• **YOUR TASK**
Among the records that follow, find each line holding the word "nominación" and copy it.

Stored items from a collection:
::::::::::
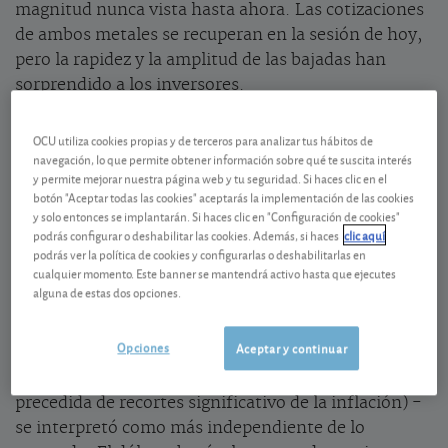
magnitud nunca vista hasta ahora. Las cotizaciones
de ambos metales se recuperan en la sesión de hoy,
pero la rapidez y la amplitud de las bajadas han
sorprendido a los inversores.
¿Por qué se producen estas caídas?
OCU utiliza cookies propias y de terceros para analizar tus hábitos de
navegación, lo que permite obtener información sobre qué te suscita interés
y permite mejorar nuestra página web y tu seguridad. Si haces clic en el
Las bajadas del precio del oro y de la plata están
botón "Aceptar todas las cookies" aceptarás la implementación de las cookies
directamente relacionadas con la nominación de
y solo entonces se implantarán. Si haces clic en "Configuración de cookies"
Kevin Warsh como próximo presidente del banco
podrás configurar o deshabilitar las cookies. Además, si haces
clic aquí
central estadounidense. Frente al temor a un
podrás ver la política de cookies y configurarlas o deshabilitarlas en
cualquier momento. Este banner se mantendrá activo hasta que ejecutes
candidato totalmente alineado con la agenda de
alguna de estas dos opciones.
recortes de tipos y debilitamiento del dólar de
Trump, la nominación de Kevin Warsh - percibido
Opciones
Aceptar y continuar
como un perfil relativamente más “halcón”
(reticente a cualquier bajada de tipos que no venga
precedida de recortes significativo de la inflación) -
se interpretó como más independiente de lo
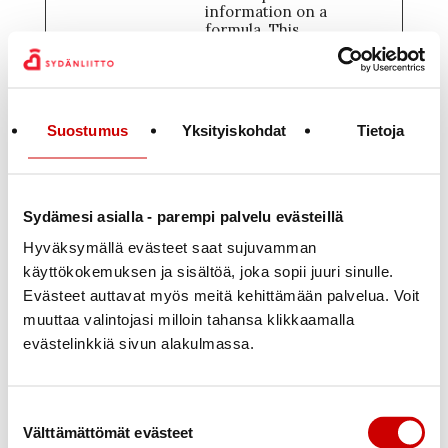
information on a
formula. This
information will be
filled in
automatically on
other formulas.
This process is
Suostumus
Yksityiskohdat
Tietoja
used to optimize
visitor experience.
Tilastoevästeet (18)
Sydämesi asialla - parempi palvelu evästeillä
Keräämme tietoa siitä, miten sivustoa käytetään.
Hyväksymällä evästeet saat sujuvamman
Näin voimme parantaa sisältöä ja tehdä
palvelusta entistä sujuvamman.
käyttökokemuksen ja sisältöä, joka sopii juuri sinulle.
Evästeet auttavat myös meitä kehittämään palvelua. Voit
Säilyty
ksen
muuttaa valintojasi milloin tahansa klikkaamalla
Nimi
Tarjoaja
Tarkoitus
enimm
evästelinkkiä sivun alakulmassa.
äiskest
o
_ga [x4]
Google
Used to send data
2 vuotta
to Google
Suostumuksen
Analytics about the
Välttämättömät evästeet
valinta
visitor's device and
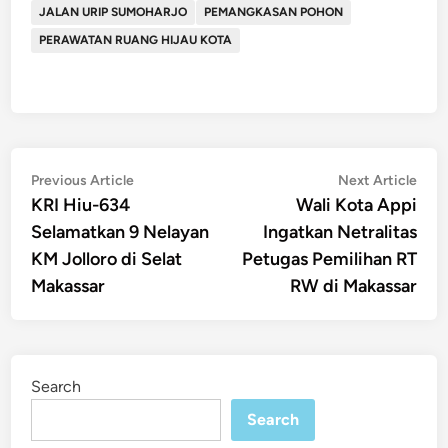
JALAN URIP SUMOHARJO
PEMANGKASAN POHON
PERAWATAN RUANG HIJAU KOTA
Post
Previous
Nex
Previous Article
Next Article
article:
artic
KRI Hiu-634
Wali Kota Appi
navigation
Selamatkan 9 Nelayan
Ingatkan Netralitas
KM Jolloro di Selat
Petugas Pemilihan RT
Makassar
RW di Makassar
Search
Search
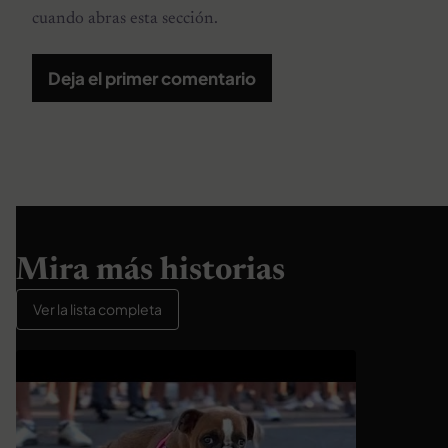
cuando abras esta sección.
Deja el primer comentario
Mira más historias
Ver la lista completa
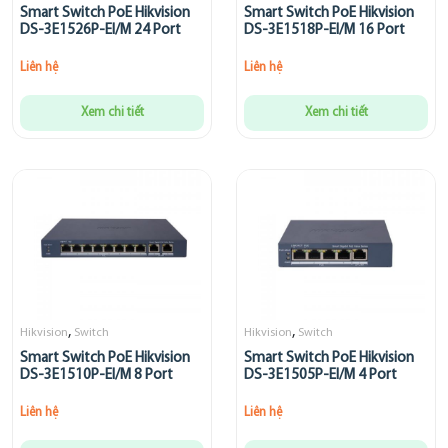
Smart Switch PoE Hikvision
Smart Switch PoE Hikvision
DS-3E1526P-EI/M 24 Port
DS-3E1518P-EI/M 16 Port
Liên hệ
Liên hệ
Xem chi tiết
Xem chi tiết
,
,
Hikvision
Switch
Hikvision
Switch
Smart Switch PoE Hikvision
Smart Switch PoE Hikvision
DS-3E1510P-EI/M 8 Port
DS-3E1505P-EI/M 4 Port
Liên hệ
Liên hệ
::::::::::
• **ANSWER AREA**
directamente relacionadas con la nominación de
Trump, la nominación de Kevin Warsh - percibido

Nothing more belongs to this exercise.